[Work item]: Which lines of the material hold the word "with"? Copy each one.

*** Given records ***

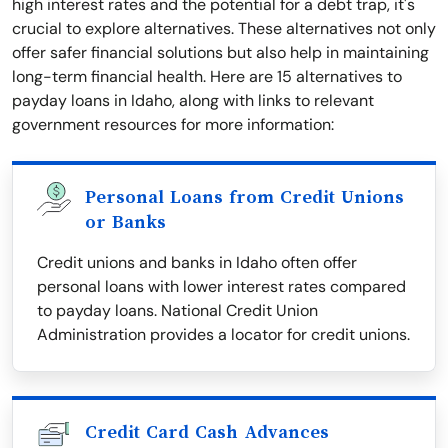
high interest rates and the potential for a debt trap, it's
crucial to explore alternatives. These alternatives not only
offer safer financial solutions but also help in maintaining
long-term financial health. Here are 15 alternatives to
payday loans in Idaho, along with links to relevant
government resources for more information:
Personal Loans from Credit Unions
or Banks
Credit unions and banks in Idaho often offer
personal loans with lower interest rates compared
to payday loans. National Credit Union
Administration provides a locator for credit unions.
Credit Card Cash Advances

***

[Your response]:
payday loans in Idaho, along with links to relevant
personal loans with lower interest rates compared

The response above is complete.